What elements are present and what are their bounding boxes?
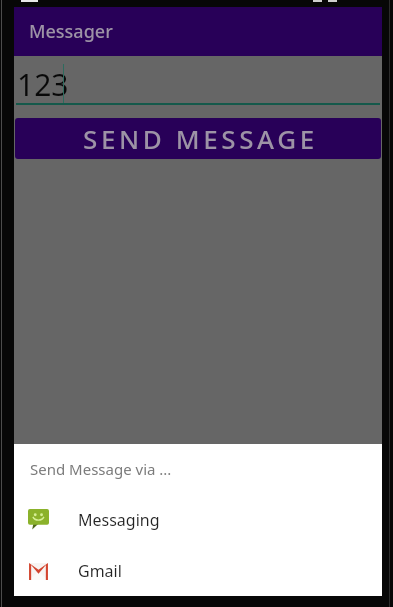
button[interactable]: Gmail [14,550,382,588]
button[interactable]: SEND MESSAGE [15,118,381,159]
staticText: Messaging [78,509,160,531]
staticText: Gmail [78,560,122,582]
button[interactable]: 123 [16,63,380,105]
other: Gmail [28,561,49,582]
staticText: Messager [29,19,113,44]
staticText: Send Message via ... [30,459,172,479]
button[interactable]: Messaging [14,499,382,537]
staticText: SEND MESSAGE [83,121,318,156]
staticText: 123 [17,64,69,105]
other: Messaging [28,509,49,530]
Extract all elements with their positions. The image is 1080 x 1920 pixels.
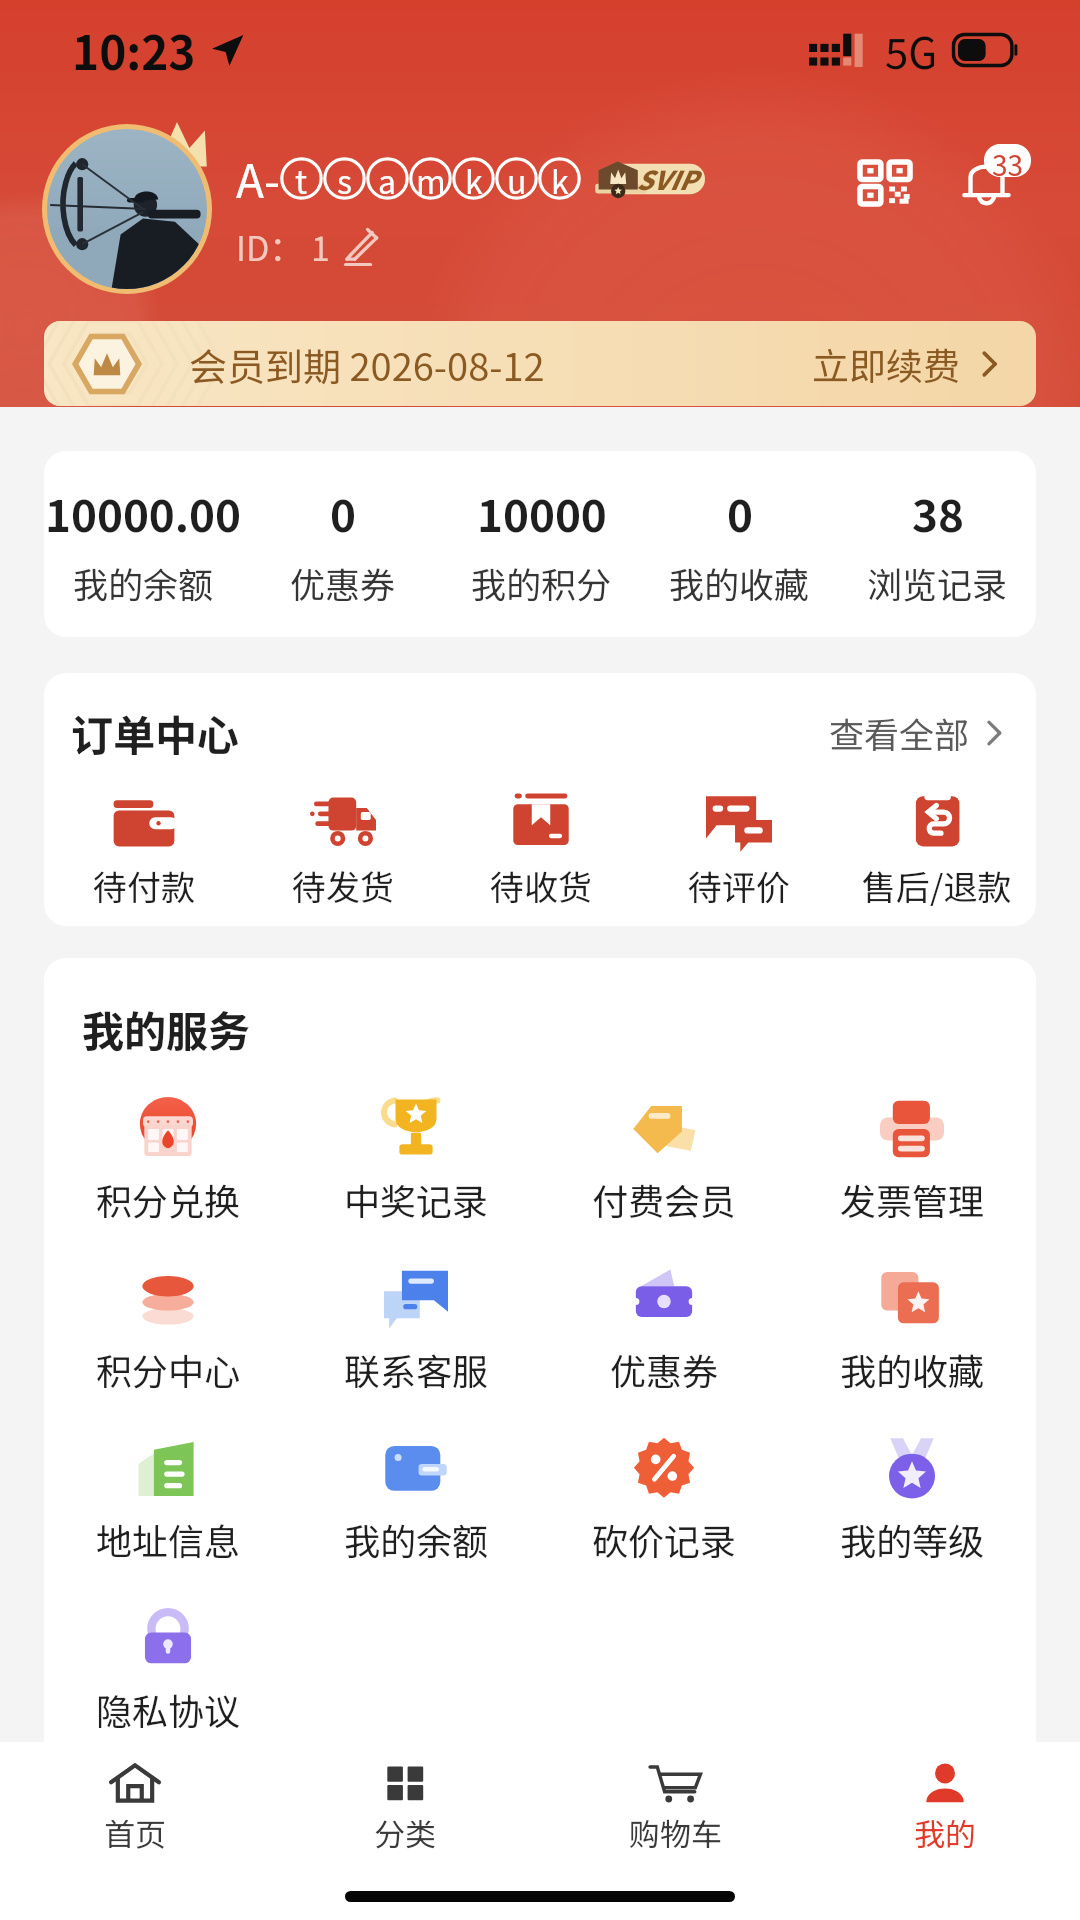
button[interactable]: 首页 xyxy=(0,1763,270,1855)
button[interactable]: 我的收藏 xyxy=(788,1267,1036,1395)
staticText: 查看全部 xyxy=(829,707,970,758)
button[interactable]: 售后/退款 xyxy=(838,787,1036,910)
staticText: 联系客服 xyxy=(344,1343,489,1395)
button[interactable]: 发票管理 xyxy=(788,1097,1036,1225)
staticText: A- xyxy=(236,145,280,212)
staticText: 订单中心 xyxy=(71,702,240,763)
staticText: 10000.00 xyxy=(45,481,242,545)
button[interactable]: 待收货 xyxy=(442,787,640,910)
staticText: ID： 1 xyxy=(236,222,330,271)
button[interactable]: 中奖记录 xyxy=(292,1097,540,1225)
staticText: m xyxy=(416,157,446,200)
staticText: 地址信息 xyxy=(96,1513,241,1565)
staticText: 隐私协议 xyxy=(96,1683,241,1735)
button[interactable]: Profile photo xyxy=(47,129,207,289)
staticText: 10:23 xyxy=(72,17,196,84)
staticText: 积分兑换 xyxy=(96,1173,241,1225)
staticText: 发票管理 xyxy=(840,1173,985,1225)
staticText: 5G xyxy=(885,20,938,81)
staticText: 砍价记录 xyxy=(592,1513,737,1565)
staticText: t xyxy=(295,157,308,200)
staticText: 10000 xyxy=(477,481,607,545)
staticText: SVIP xyxy=(636,160,697,198)
button[interactable]: Notifications xyxy=(963,137,1047,213)
staticText: k xyxy=(551,157,569,200)
staticText: a xyxy=(378,157,397,200)
button[interactable]: 待付款 xyxy=(44,787,243,910)
button[interactable]: 会员到期 2026-08-12 xyxy=(44,321,1036,406)
button[interactable]: 地址信息 xyxy=(44,1437,292,1565)
staticText: 我的余额 xyxy=(73,557,214,608)
staticText: 中奖记录 xyxy=(344,1173,489,1225)
staticText: 付费会员 xyxy=(592,1173,737,1225)
staticText: u xyxy=(507,157,527,200)
button[interactable]: 付费会员 xyxy=(540,1097,788,1225)
button[interactable]: 我的 xyxy=(810,1763,1080,1855)
staticText: 售后/退款 xyxy=(862,861,1012,910)
staticText: 38 xyxy=(912,481,964,545)
button[interactable]: 查看全部 xyxy=(829,707,1010,758)
staticText: 优惠券 xyxy=(290,557,396,608)
button[interactable]: 优惠券 xyxy=(540,1267,788,1395)
button[interactable]: 待评价 xyxy=(640,787,838,910)
staticText: 会员到期 2026-08-12 xyxy=(189,337,545,392)
button[interactable]: 待发货 xyxy=(243,787,442,910)
staticText: 我的收藏 xyxy=(840,1343,985,1395)
other: Edit nickname xyxy=(344,228,382,266)
staticText: 分类 xyxy=(374,1810,436,1855)
button[interactable]: 联系客服 xyxy=(292,1267,540,1395)
button[interactable]: 砍价记录 xyxy=(540,1437,788,1565)
staticText: 优惠券 xyxy=(610,1343,719,1395)
staticText: k xyxy=(465,157,483,200)
staticText: 首页 xyxy=(104,1810,166,1855)
staticText: 我的积分 xyxy=(471,557,612,608)
staticText: 待收货 xyxy=(490,861,592,910)
staticText: 我的 xyxy=(914,1810,976,1855)
staticText: 0 xyxy=(727,481,753,545)
button[interactable]: 我的等级 xyxy=(788,1437,1036,1565)
staticText: 0 xyxy=(330,481,356,545)
staticText: 待评价 xyxy=(688,861,790,910)
staticText: 我的服务 xyxy=(82,998,251,1059)
staticText: 积分中心 xyxy=(96,1343,241,1395)
button[interactable]: Scan QR code xyxy=(847,145,923,221)
button[interactable]: 积分中心 xyxy=(44,1267,292,1395)
button[interactable]: 购物车 xyxy=(540,1763,810,1855)
staticText: 待付款 xyxy=(93,861,195,910)
button[interactable]: 分类 xyxy=(270,1763,540,1855)
button[interactable]: 积分兑换 xyxy=(44,1097,292,1225)
staticText: s xyxy=(337,157,352,200)
staticText: 待发货 xyxy=(292,861,394,910)
staticText: 购物车 xyxy=(629,1810,722,1855)
staticText: 我的收藏 xyxy=(669,557,810,608)
staticText: 立即续费 xyxy=(812,337,960,391)
button[interactable]: 我的余额 xyxy=(292,1437,540,1565)
staticText: 33 xyxy=(992,144,1024,177)
button[interactable]: ID： 1 xyxy=(236,222,382,271)
staticText: 我的余额 xyxy=(344,1513,489,1565)
staticText: 我的等级 xyxy=(840,1513,985,1565)
staticText: 浏览记录 xyxy=(867,557,1008,608)
button[interactable]: 隐私协议 xyxy=(44,1607,292,1735)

----

- [Action item]: A single number, please: the count of lines above that contain the string "Gmail".

- [Solved exercise]: 3